Audit Committee: The SOX Enabled Mediator
A practical playbook has yet to be developed by audit committees (acom) for performing as the SOX enabled mediator between management and the auditors. In my experience advising the acom in its relatively new role, I’ve observed more differences than similarities in approaches to mediating different pov’s between management and the auditors, on issue specific financial reporting.
The role is a powerful tool for assuring accurate and transparent reporting is accomplished on behalf of the shareholder. But the dance steps require the acom to act with strident independence of the parties it routinely relies on (management and the auditors), to navigate to the right answer.
A good place to start is with an understanding that there can be more than one right answer. It disarms bias and allows the acom to address competing solutions for a single fact set. The SEC understands there can be more than one right answer and has made that clear in public speeches of its senior staff (the ’06 AICPA Conference on SEC reporting issues in DC comes to mind). It’s not something the institution is holding seminars on but to its credit, its staff will discuss the topic in public.
As a federal policy maker and interpreter, a great authority accrues to the SEC. When it has doubts about an issue, its mere objection is enough to shut down capital formation or M&A. So when it recognizes there can be more than one path to a reporting solution, it comes from relentless experience with that very outcome.

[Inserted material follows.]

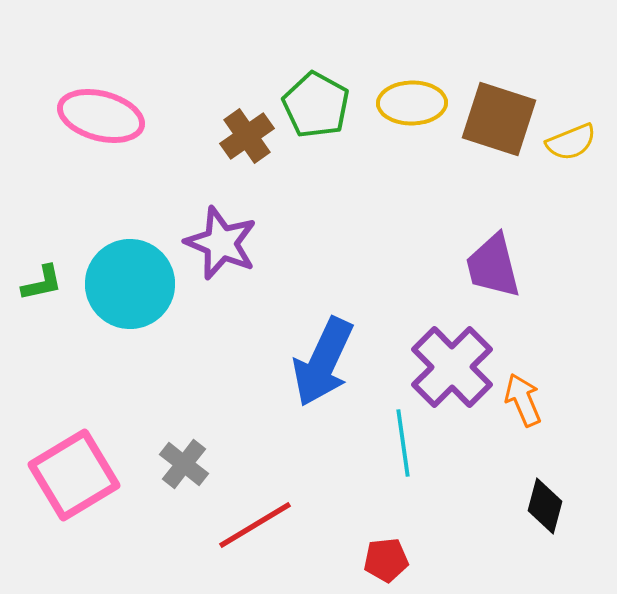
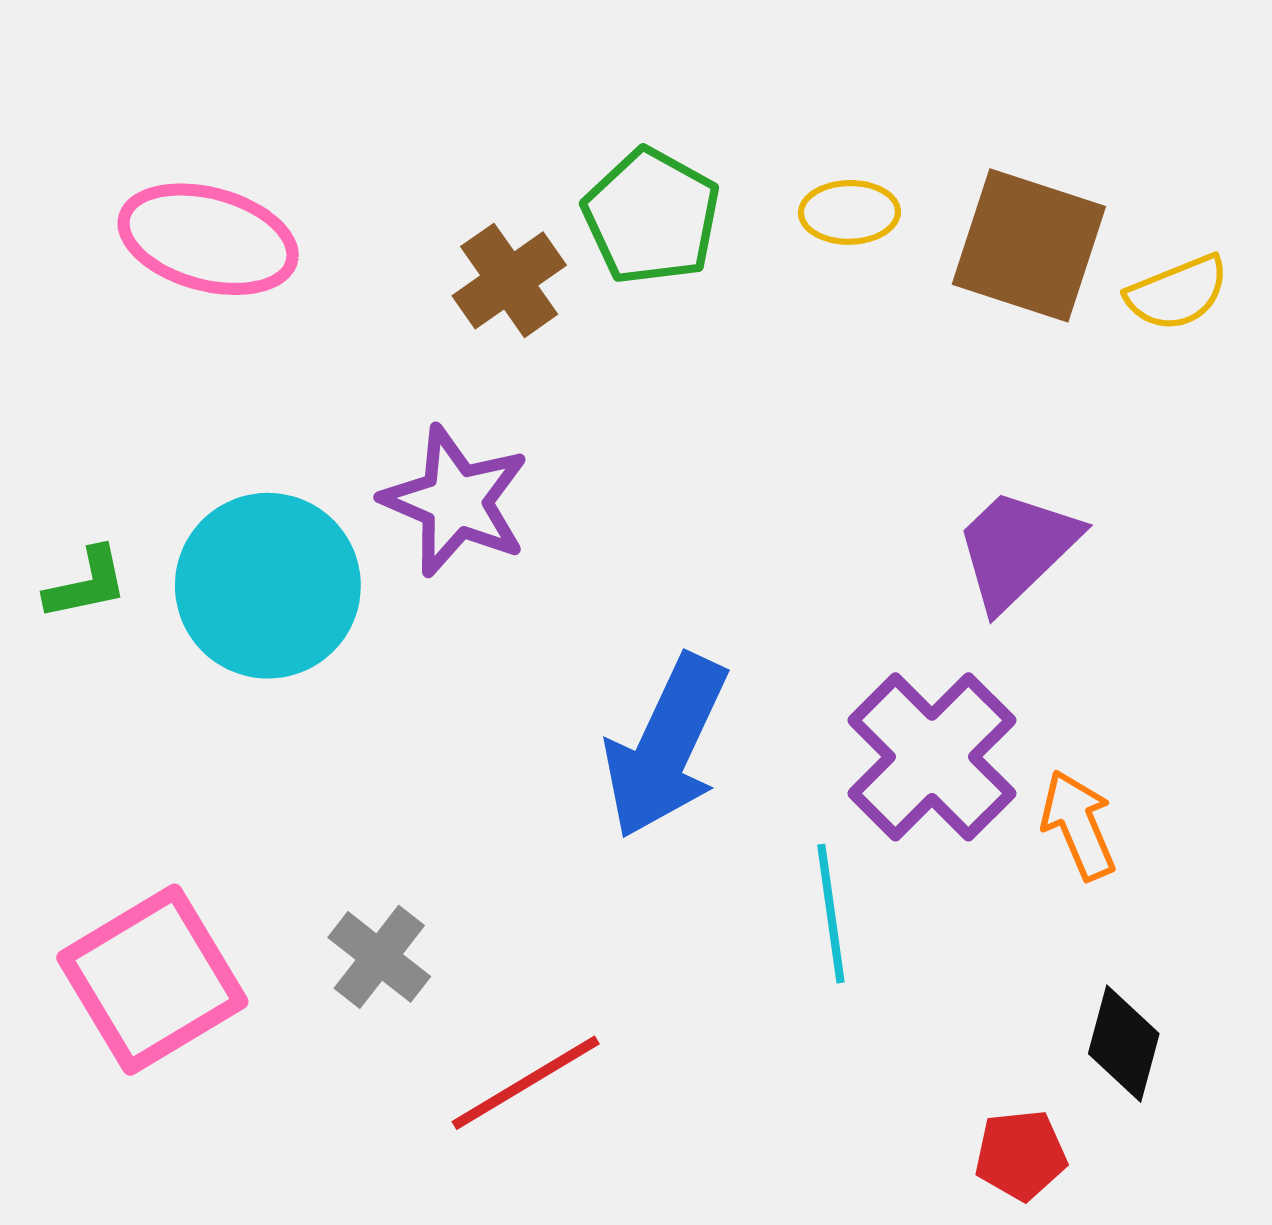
yellow ellipse: (412, 103) -> (849, 212), size x0.7
purple trapezoid: (493, 266) -> (1017, 549), turned 60
red pentagon: (386, 560) -> (1021, 1155), moved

As a staff member you are routinely resolving a half dozen unique or complex fact sets being argued by highly competent and motivated teams of audit & law partners and their staff, working on behalf of management or the shareholder. The outcome bears directly on the capital and liquidity of the enterprise and has time constraints that come down to days and at times, hours.
Out of that comes a carpenter’s knowledge of how rules are made, interpreted and applied off the page, in functioning markets, by an enterprise with the well-being of investors relying on them for accuracy. The acom’s mediation role puts them on that same stage. It’s good sense to stand on the SEC’s shoulders for mediation issues and recognize there can be more than one right answer and know when it’s happening to you.